EPA and DHA omega-3 fatty acids from oily fish — which compete with arachidonic acid for COX and LOX enzymes, producing less inflammatory eicosanoids and reducing leukotriene B4 production specifically relevant to psoriasis.
Prebiotic fibre from legumes, whole grains, and vegetables — which supports the gut microbiome composition associated with lower systemic inflammatory tone. Research has found Faecalibacterium prausnitzii is lower in psoriasis patients; fibre-rich diets support this beneficial species.
Low glycaemic load — avoiding sustained insulin and IGF-1 elevation that activates mTORC1 and amplifies keratinocyte proliferation in psoriasis.
Minimal pro-inflammatory inputs — ultra-processed foods, alcohol, refined sugars, and high-saturated-fat processed meat that drive NF-κB, mTORC1, and gut microbiome disruption.
The foods that contribute most
Oily fish — salmon, mackerel, sardines, anchovies — provide EPA and DHA directly, the active omega-3 forms. Two to three servings per week provides meaningful anti-inflammatory effect through the eicosanoid competition pathway. This is the most specific nutritional anti-inflammatory intervention for psoriasis with published PASI trial data.
Extra virgin olive oil — provides oleocanthal, a compound with COX-inhibiting activity similar in mechanism to ibuprofen. The polyphenol content of extra virgin (not refined) olive oil also inhibits NF-κB signalling. Use as the primary cooking and dressing fat.
Leafy greens and colourful vegetables — spinach, kale, broccoli, peppers — provide flavonoids, carotenoids, and vitamins C and E with antioxidant and anti-inflammatory activity.

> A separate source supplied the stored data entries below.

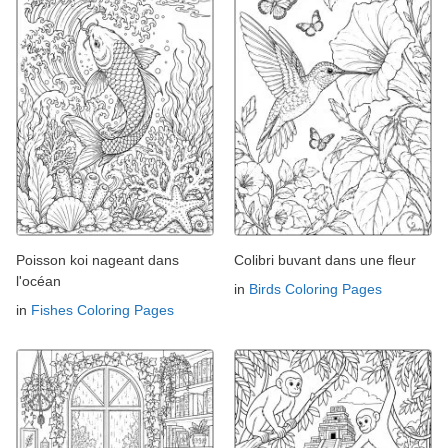
Poisson koi nageant dans
Colibri buvant dans une fleur
l'océan
in
Birds Coloring Pages
in
Fishes Coloring Pages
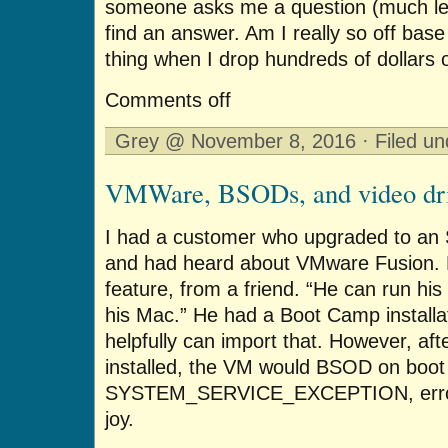
someone asks me a question (much less
find an answer. Am I really so off ba
thing when I drop hundreds of dollars 
Comments off
Grey @ November 8, 2016 · Filed u
VMWare, BSODs, and video dri
I had a customer who upgraded to an
and had heard about VMware Fusion. 
feature, from a friend. “He can run hi
his Mac.” He had a Boot Camp install
helpfully can import that. However, a
installed, the VM would BSOD on boot 
SYSTEM_SERVICE_EXCEPTION, error
joy.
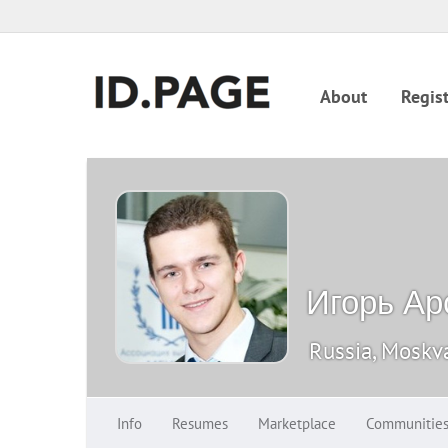
About
Regist
Игорь Ар
Russia, Moskv
Info
Resumes
Marketplace
Communitie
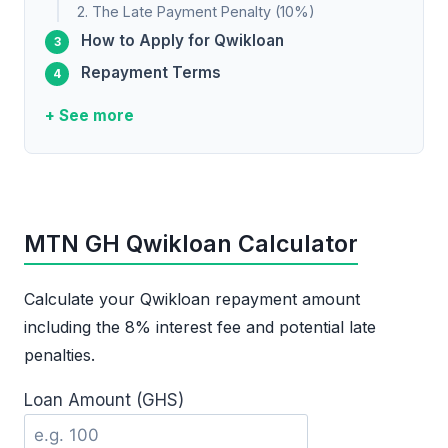
2. The Late Payment Penalty (10%)
How to Apply for Qwikloan
Repayment Terms
+ See more
MTN GH Qwikloan Calculator
Calculate your Qwikloan repayment amount
including the 8% interest fee and potential late
penalties.
Loan Amount (GHS)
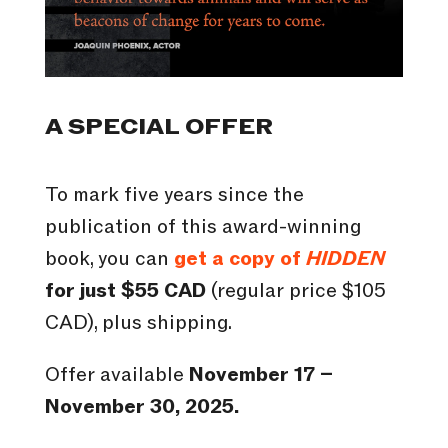
A SPECIAL OFFER
To mark five years since the
publication of this award-winning
book, you can
get a copy of
HIDDEN
for just $55 CAD
(regular price $105
CAD), plus shipping.
Offer available
November 17 –
November 30, 2025.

The density and variety of these compounds across different vegetable colours provides broader NF-κB inhibition than any single supplement.

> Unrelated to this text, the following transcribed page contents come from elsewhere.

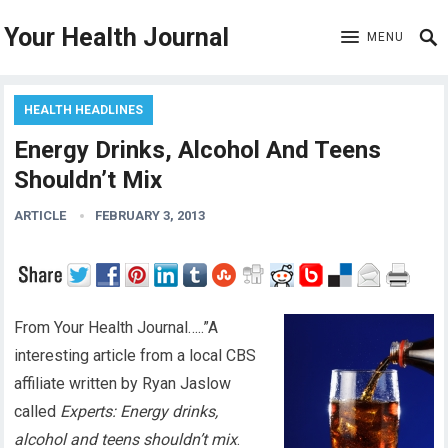
Your Health Journal
MENU
HEALTH HEADLINES
Energy Drinks, Alcohol And Teens
Shouldn’t Mix
ARTICLE
FEBRUARY 3, 2013
From Your Health Journal…..”A
interesting article from a local CBS
affiliate written by Ryan Jaslow
called
Experts: Energy drinks,
alcohol and teens shouldn’t mix
.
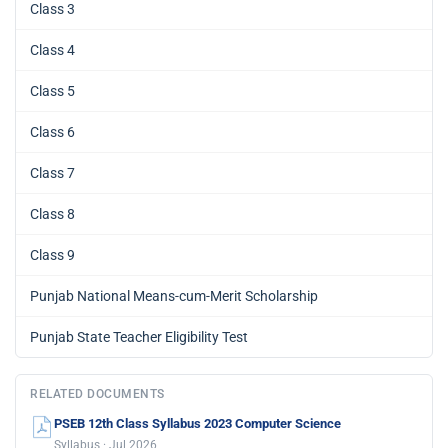
Class 3
Class 4
Class 5
Class 6
Class 7
Class 8
Class 9
Punjab National Means-cum-Merit Scholarship
Punjab State Teacher Eligibility Test
RELATED DOCUMENTS
PSEB 12th Class Syllabus 2023 Computer Science
Syllabus · Jul 2026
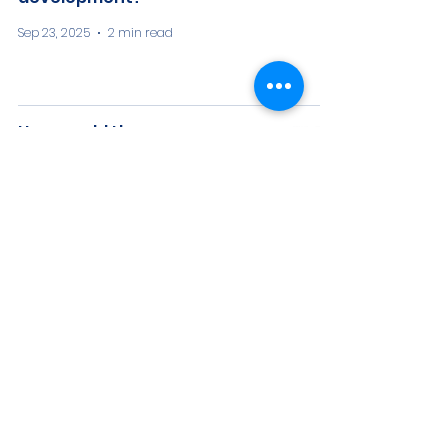
Sep 23, 2025
2 min read
How would the
environmental impacts of
the proposed Humboldt
offshore wind farm be
evaluated and mitigated?
Sep 23, 2025
3 min read
What is an offshore wind
heavy lift marine terminal,
and what is its purpose?
Sep 23, 2025
3 min read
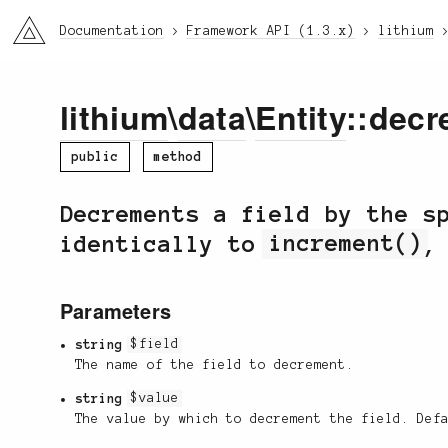
li3
Documentation
Framework API (1.3.x)
lithium
lithium
\
data
\
Entity
::decr
public
method
Decrements a field by the s
identically to
increment()
,
Parameters
string
$field
The name of the field to decrement.
string
$value
The value by which to decrement the field. Def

Berries — blueberries, raspberries, blackberries — provide anthocyanins with documented NF-κB inhibitory effects, as covered in the blueberries article in this series.
Legumes — lentils, chickpeas, black beans — provide prebiotic fibre, plant protein, and low glycaemic energy. Their fibre content directly feeds the gut bacteria associated with lower psoriasis inflammatory markers.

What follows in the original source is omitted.